Occupati in calo di 3.500 unità

Tra il 2019 e il 2023, la provincia di Macerata ha perso 3.500 occupati, collocandosi al 98º posto su 107. La situazione è preoccupante considerando il contesto positivo del mercato del lavoro italiano, con un record di occupati.

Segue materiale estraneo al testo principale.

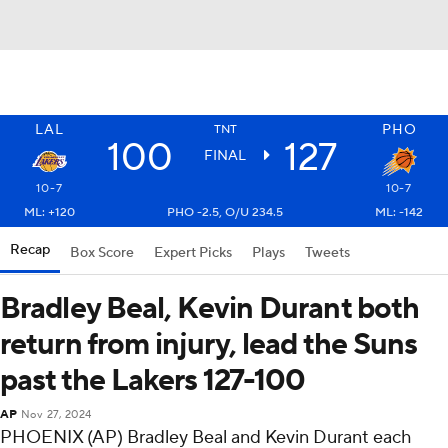
LAL
PHO
TNT
100
127
FINAL
10-7
10-7
ML: +120
PHO -2.5, O/U 234.5
ML: -142
Recap
Box Score
Expert Picks
Plays
Tweets
Bradley Beal, Kevin Durant both
return from injury, lead the Suns
past the Lakers 127-100
AP
Nov 27, 2024
PHOENIX (AP) Bradley Beal and Kevin Durant each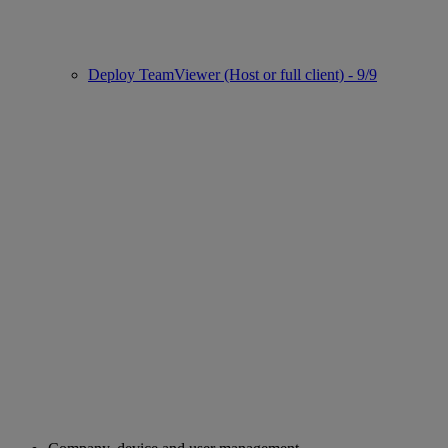
Deploy TeamViewer (Host or full client) - 9/9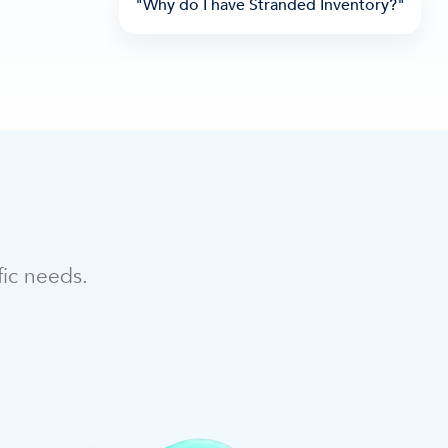
"Why do I have Stranded Inventory?"
fic needs.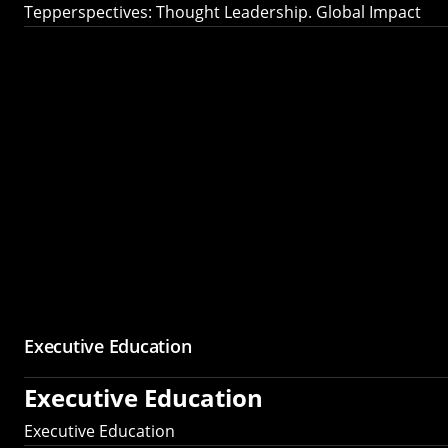
Tepperspectives: Thought Leadership. Global Impact
Executive Education
Executive Education
Executive Education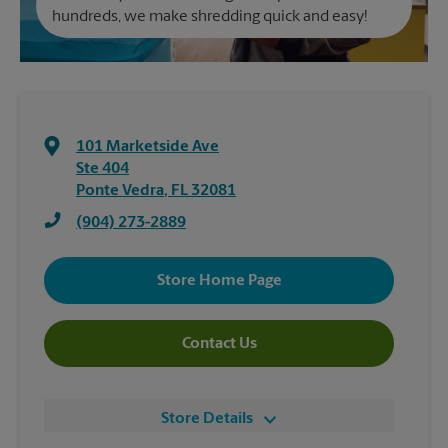
hundreds, we make shredding quick and easy!
101 Marketside Ave
Ste 404
Ponte Vedra
,
FL
32081
(904) 273-2889
Store Home Page
Contact Us
Store Details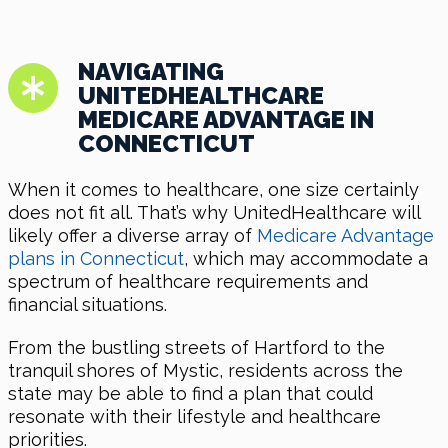
NAVIGATING
UNITEDHEALTHCARE
MEDICARE ADVANTAGE IN
CONNECTICUT
When it comes to healthcare, one size certainly
does not fit all. That’s why UnitedHealthcare will
likely offer a diverse array of
Medicare Advantage
plans in Connecticut
, which may accommodate a
spectrum of healthcare requirements and
financial situations.
From the bustling streets of Hartford to the
tranquil shores of Mystic, residents across the
state may be able to find a plan that could
resonate with their lifestyle and healthcare
priorities.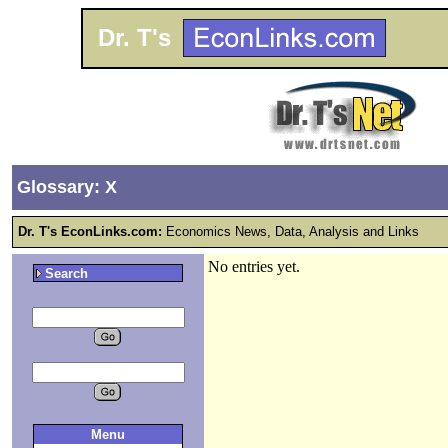
Dr. T's
Glossary: X
Dr. T's EconLinks.com:
Economics News, Data, Analysis and Links
No entries yet.
Search
Menu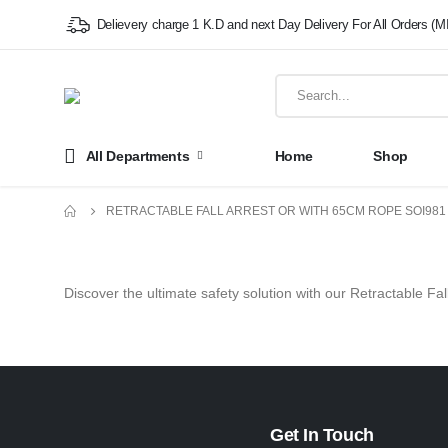
Delievery charge 1 K.D and next Day Delivery For All Orders (M
All Departments
Home
Shop
RETRACTABLE FALL ARREST OR WITH 65CM ROPE SOI98
Discover the ultimate safety solution with our Retractable Fa
Get In Touch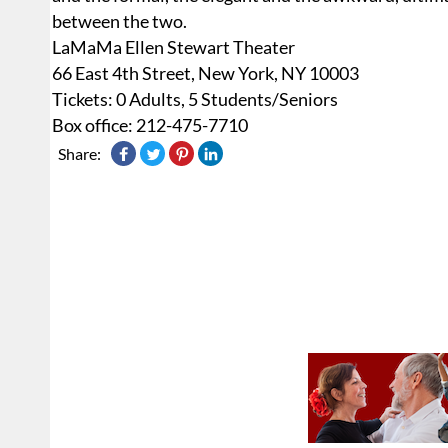
between the two.
LaMaMa Ellen Stewart Theater
66 East 4th Street, New York, NY 10003
Tickets: 0 Adults, 5 Students/Seniors
Box office: 212-475-7710
Share: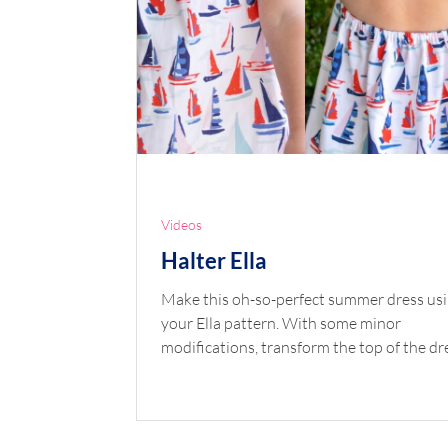
Videos
Halter Ella
Make this oh-so-perfect summer dress us
your Ella pattern. With some minor
modifications, transform the top of the dr
be a...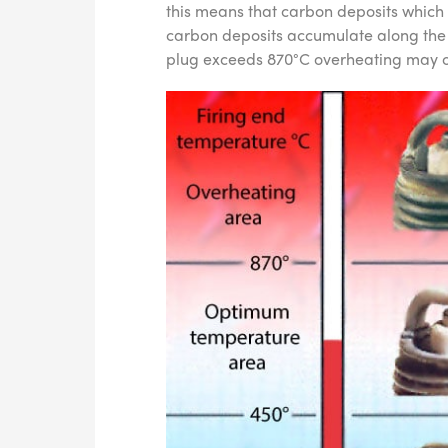
this means that carbon deposits which
carbon deposits accumulate along the i
plug exceeds 870°C overheating may o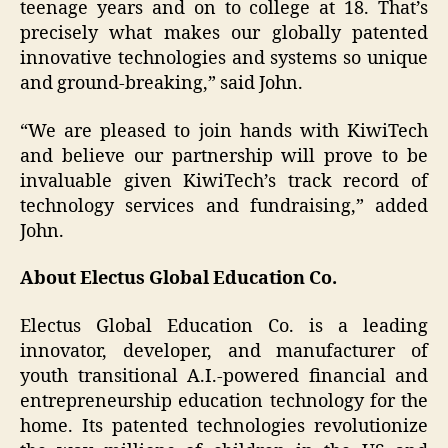
teenage years and on to college at 18. That’s
precisely what makes our globally patented
innovative technologies and systems so unique
and ground-breaking,” said John.
“We are pleased to join hands with KiwiTech
and believe our partnership will prove to be
invaluable given KiwiTech’s track record of
technology services and fundraising,” added
John.
About Electus Global Education Co.
Electus Global Education Co. is a leading
innovator, developer, and manufacturer of
youth transitional A.I.-powered financial and
entrepreneurship education technology for the
home. Its patented technologies revolutionize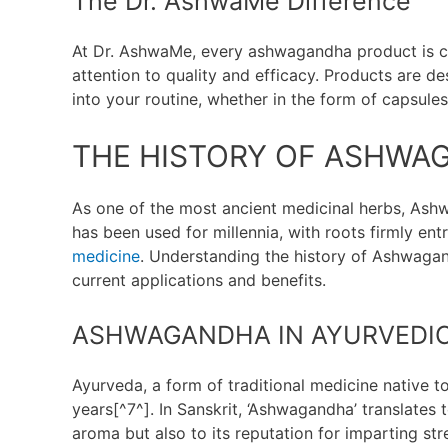
The Dr. AshwaMe Difference
At Dr. AshwaMe, every ashwagandha product is c
attention to quality and efficacy. Products are 
into your routine, whether in the form of capsules
THE HISTORY OF ASHWA
As one of the most ancient medicinal herbs, Ashw
has been used for millennia, with roots firmly en
medicine
. Understanding the history of Ashwagan
current applications and benefits.
ASHWAGANDHA IN AYURVEDIC
Ayurveda, a form of traditional medicine native
years[^7^]. In Sanskrit, ‘Ashwagandha’ translates t
aroma but also to its reputation for imparting stre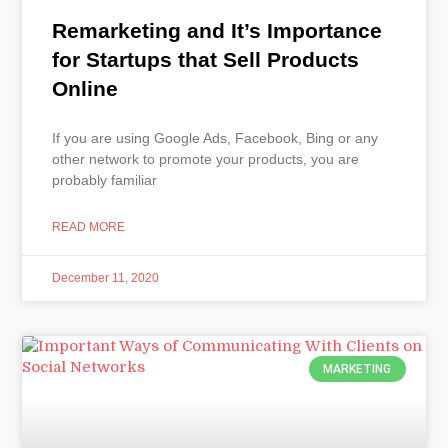
Remarketing and It’s Importance
for Startups that Sell Products
Online
If you are using Google Ads, Facebook, Bing or any
other network to promote your products, you are
probably familiar
READ MORE
December 11, 2020
MARKETING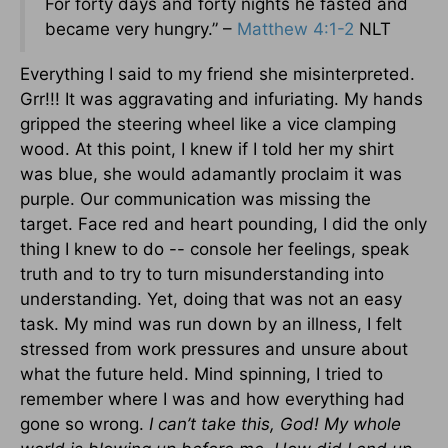
For forty days and forty nights he fasted and
became very hungry.” –
Matthew 4:1-2
NLT
Everything I said to my friend she misinterpreted.
Grr!!! It was aggravating and infuriating. My hands
gripped the steering wheel like a vice clamping
wood. At this point, I knew if I told her my shirt
was blue, she would adamantly proclaim it was
purple. Our communication was missing the
target. Face red and heart pounding, I did the only
thing I knew to do -- console her feelings, speak
truth and to try to turn misunderstanding into
understanding. Yet, doing that was not an easy
task. My mind was run down by an illness, I felt
stressed from work pressures and unsure about
what the future held. Mind spinning, I tried to
remember where I was and how everything had
gone so wrong.
I can’t take this, God! My whole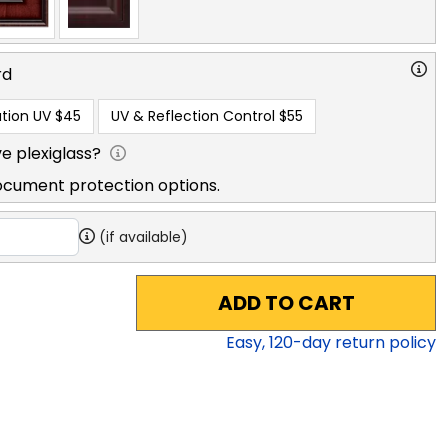
rd
tion UV
$45
UV & Reflection Control
$55
e plexiglass?
ocument protection options.
(if available)
ADD TO CART
Easy,
120
-day return policy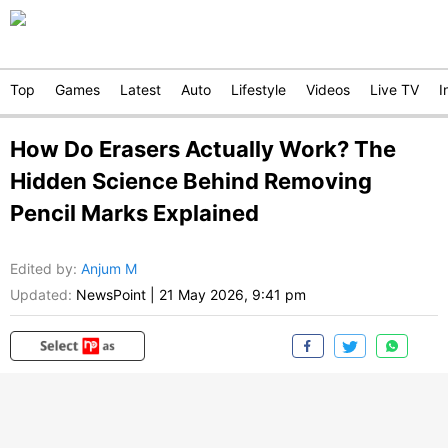
Top
Games
Latest
Auto
Lifestyle
Videos
Live TV
I
How Do Erasers Actually Work? The
Hidden Science Behind Removing
Pencil Marks Explained
Edited by
:
Anjum M
Updated:
NewsPoint
|
21 May 2026, 9:41 pm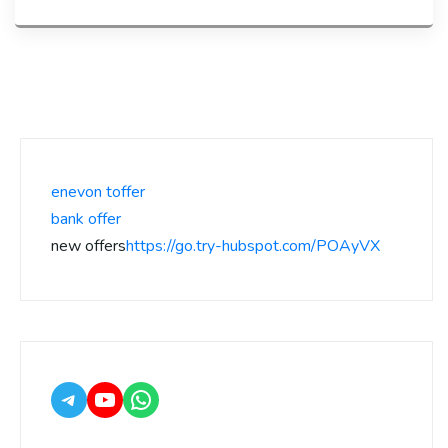
enevon toffer
bank offer
new offers
https://go.try-hubspot.com/POAyVX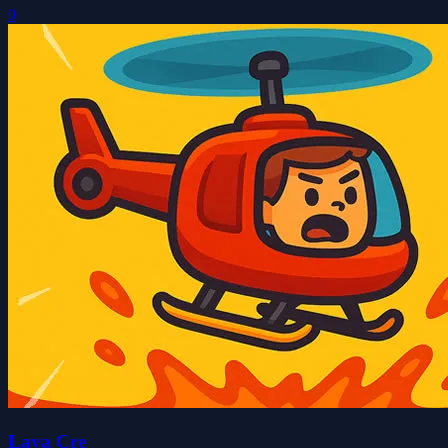
0
Lava Cre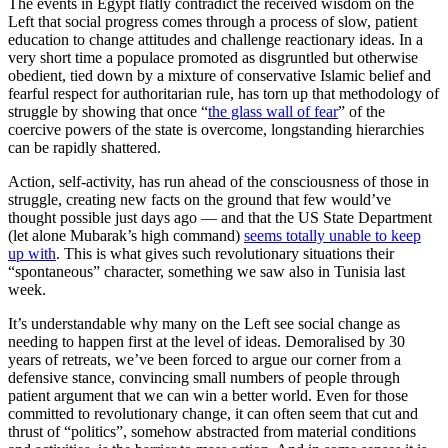
The events in Egypt flatly contradict the received wisdom on the
Left that social progress comes through a process of slow, patient
education to change attitudes and challenge reactionary ideas. In a
very short time a populace promoted as disgruntled but otherwise
obedient, tied down by a mixture of conservative Islamic belief and
fearful respect for authoritarian rule, has torn up that methodology of
struggle by showing that once “
the glass wall of fear
” of the
coercive powers of the state is overcome, longstanding hierarchies
can be rapidly shattered.
Action, self-activity, has run ahead of the consciousness of those in
struggle, creating new facts on the ground that few would’ve
thought possible just days ago — and that the US State Department
(let alone Mubarak’s high command)
seems totally unable to keep
up with
. This is what gives such revolutionary situations their
“spontaneous” character, something we saw also in Tunisia last
week.
It’s understandable why many on the Left see social change as
needing to happen first at the level of ideas. Demoralised by 30
years of retreats, we’ve been forced to argue our corner from a
defensive stance, convincing small numbers of people through
patient argument that we can win a better world. Even for those
committed to revolutionary change, it can often seem that cut and
thrust of “politics”, somehow abstracted from material conditions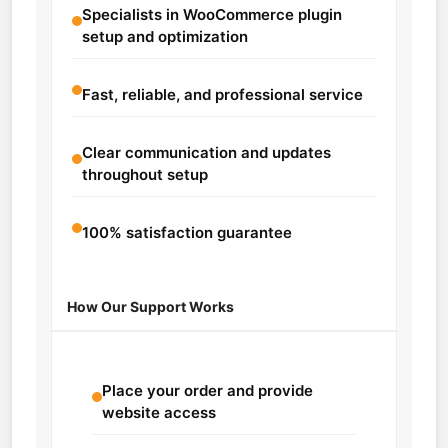
Specialists in WooCommerce plugin
setup and optimization
Fast, reliable, and professional service
Clear communication and updates
throughout setup
100% satisfaction guarantee
How Our Support Works
Place your order and provide
website access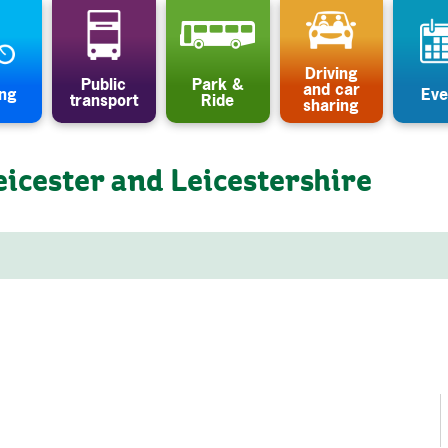
Driving
Public
Park &
and car
ing
Eve
transport
Ride
sharing
eicester and Leicestershire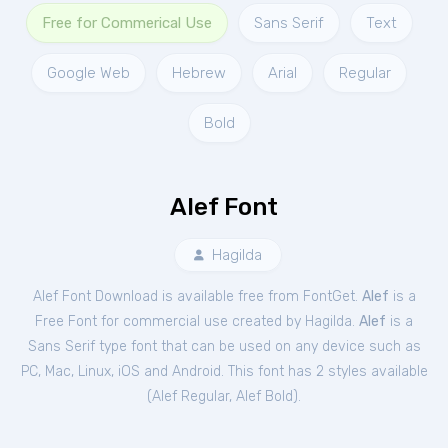
Free for Commerical Use
Sans Serif
Text
Google Web
Hebrew
Arial
Regular
Bold
Alef Font
Hagilda
Alef Font Download is available free from FontGet.
Alef
is a
Free
Font
for
commercial
use created by Hagilda.
Alef
is a
Sans Serif type font that can be used on any device such as
PC, Mac, Linux, iOS and Android. This font has 2 styles available
(
Alef Regular
,
Alef Bold
).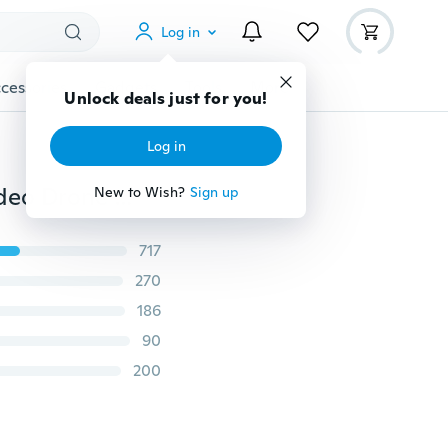
Log in
cessories
Gadgets
Tools
More
Unlock deals just for you!
Log in
FPV X5SW-1 Quadcopter WIFI Live Cameras Selfie Video Drone 2.4Ghz 4CH RC
New to Wish?
Sign up
717
270
186
90
200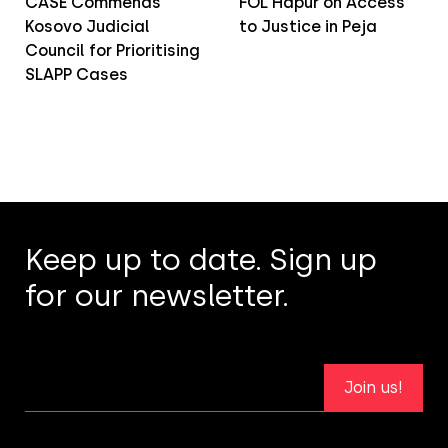
CASE Commends
FOL Hapur on Access
Kosovo Judicial
to Justice in Peja
Council for Prioritising
SLAPP Cases
Keep up to date. Sign up
for our newsletter.
Join us!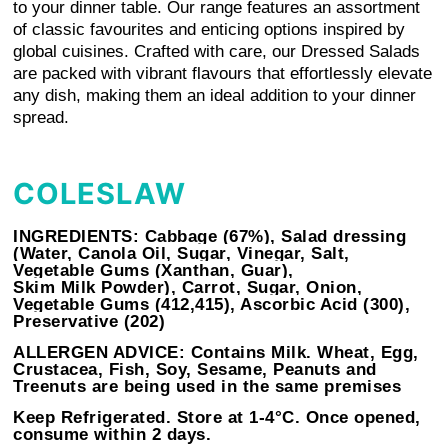
to your dinner table. Our range features an assortment
of classic favourites and enticing options inspired by
global cuisines. Crafted with care, our Dressed Salads
are packed with vibrant flavours that effortlessly elevate
any dish, making them an ideal addition to your dinner
spread.
COLESLAW
INGREDIENTS:
Cabbage (67%), Salad dressing
(Water, Canola Oil, Sugar, Vinegar, Salt,
Vegetable Gums (Xanthan, Guar),
Skim
Milk
Powder), Carrot, Sugar, Onion,
Vegetable Gums (412,415), Ascorbic Acid (300),
Preservative (202)
ALLERGEN ADVICE:
Contains Milk. Wheat, Egg,
Crustacea, Fish, Soy, Sesame, Peanuts and
Treenuts are being used in the same premises
Keep Refrigerated. Store at 1-4°C. Once opened,
consume within 2 days.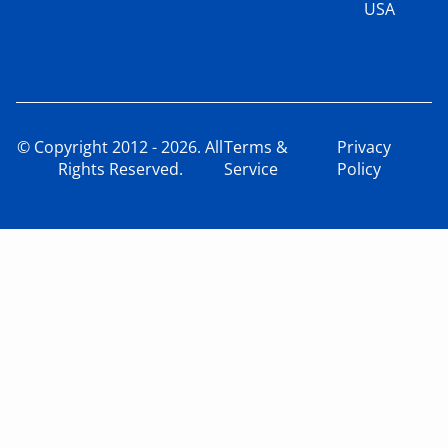
USA
© Copyright 2012 - 2026. All
Terms &
Privacy
Rights Reserved.
Service
Policy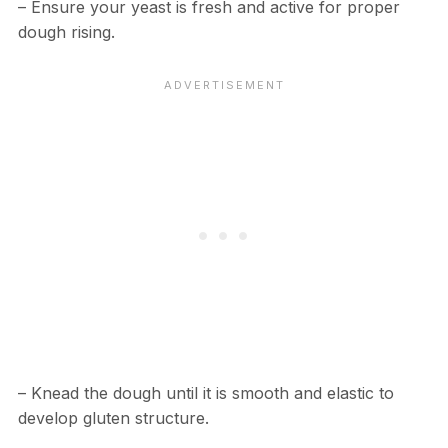
– Ensure your yeast is fresh and active for proper
dough rising.
– Knead the dough until it is smooth and elastic to
develop gluten structure.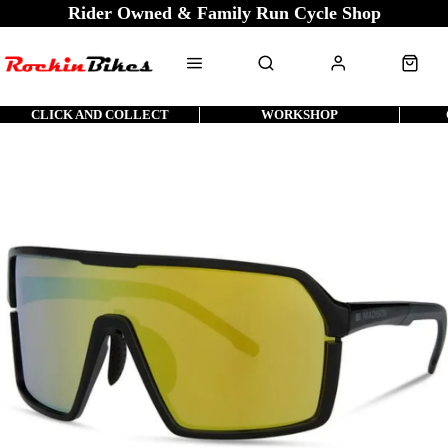
Rider Owned & Family Run Cycle Shop
CLICK AND COLLECT
WORKSHOP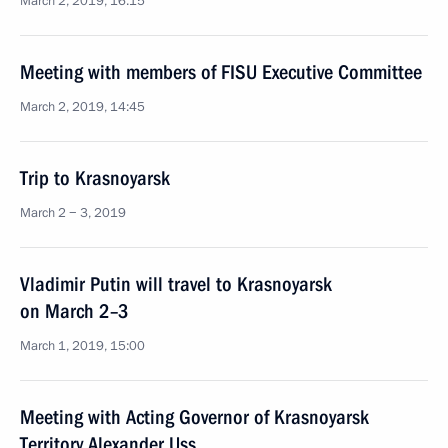
March 2, 2019, 16:15
Meeting with members of FISU Executive Committee
March 2, 2019, 14:45
Trip to Krasnoyarsk
March 2 − 3, 2019
Vladimir Putin will travel to Krasnoyarsk
on March 2–3
March 1, 2019, 15:00
Meeting with Acting Governor of Krasnoyarsk
Territory Alexander Uss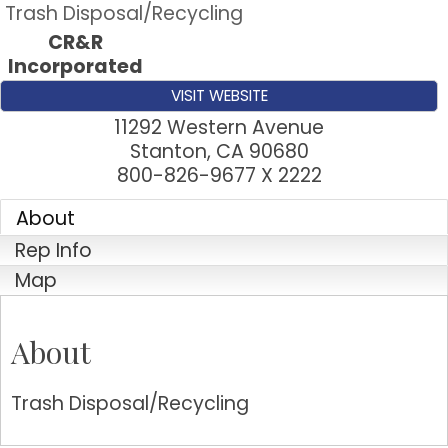
Trash Disposal/Recycling
CR&R
Incorporated
VISIT WEBSITE
11292 Western Avenue
Stanton
,
CA
90680
800-826-9677 X 2222
About
Rep Info
Map
About
Trash Disposal/Recycling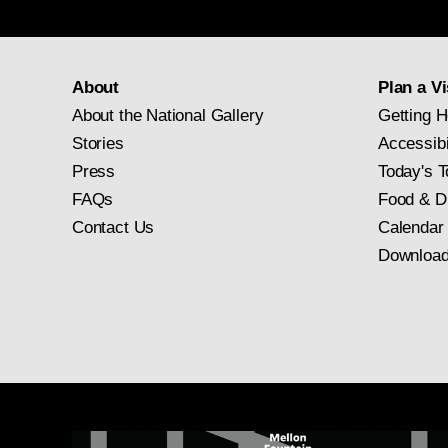
About
Plan a Vi
About the National Gallery
Getting H
Stories
Accessibi
Press
Today's T
FAQs
Food & D
Contact Us
Calendar
Download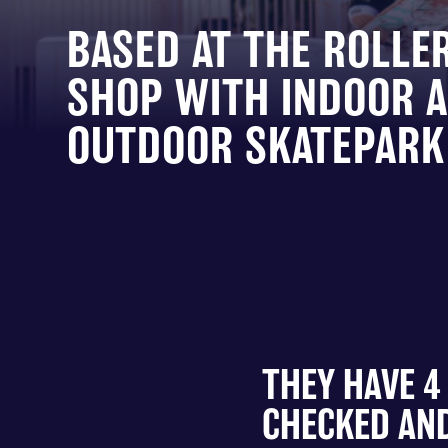
BASED AT THE ROLLE
SHOP WITH INDOOR 
OUTDOOR SKATEPARK 
THEY HAVE 4
CHECKED AND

Occupati in calo di 3.500 unità

Occupati in calo di 3.500 unità

Tra il 2019 e il 2023 in provincia di Macerata il numero degli occupati è diminuito di 3.500 unità, un calo del 2,7%, valore che la colloca al 98esimo posto (su 107) nella classifica elaborata dall’Ufficio Studi della Cgia. E’ al decimo posto tra le province con i numeri peggiori, tra le quali ricade, prima in Italia, la provincia di Fermo, che nello stesso periodo ha perso 6mila occupati, registrando un calo del 7,9%, il più pesante del Belpaese. Vanno decisamente meglio le province di Ascoli Piceno, 5.800 occupati in più, + 7%, Ancona, con 7mila occupati in più, + 33,7% e Pesaro – Urbino, 5.400 occupati in più, + 3,5%. Il dato negativo del Maceratese è ancor più preoccupante poiché si colloca, come scrive la Cgia, in un un momento particolarmente positivo per il mercato del lavoro italiano, con un "record storico di occupati" e l’aumento del numero di coloro che dispongono di un contratto di lavoro a tempo indeterminato. Nel 2023, infatti, la platea degli occupati in Italia ha toccato i 23,6 milioni di unità, 471mila in più rispetto al periodo pre-Covid. Sempre nel 2023, è stata raggiunta una incidenza dell’84% di coloro che hanno un contratto di lavoro a tempo in determinato (15,57 milioni su 18,54 milioni) sul totale dei lavoratori dipendenti. Nonostante ciò, il tasso di occupazione in Italia, 61,5%, è fanalino di coda nell’Eurozona, dove si attesta mediamente al 70,1%. E’ probabile che il quadro maceratese (come quello fermano) risenta degli effetti della riduzione del comparto manifatturiero, iniziato con la crisi del 2008, a cui si sono sommati quelli prolungati del sisma del 2016 e della pandemia. Appare comunque evidente che ancora non c’è una forte spinta al rilancio, poiché si fa difficoltà a ridefinire un’idea di sviluppo che riesca a superare strutturali criticità (come il "nanismo" delle imprese) puntando sempre più su settori innovativi. Non che manchino accanto ad attività tradizionali e consolidate nuove e importanti iniziative, ma forse non c’è una regia che le sappia coniugare.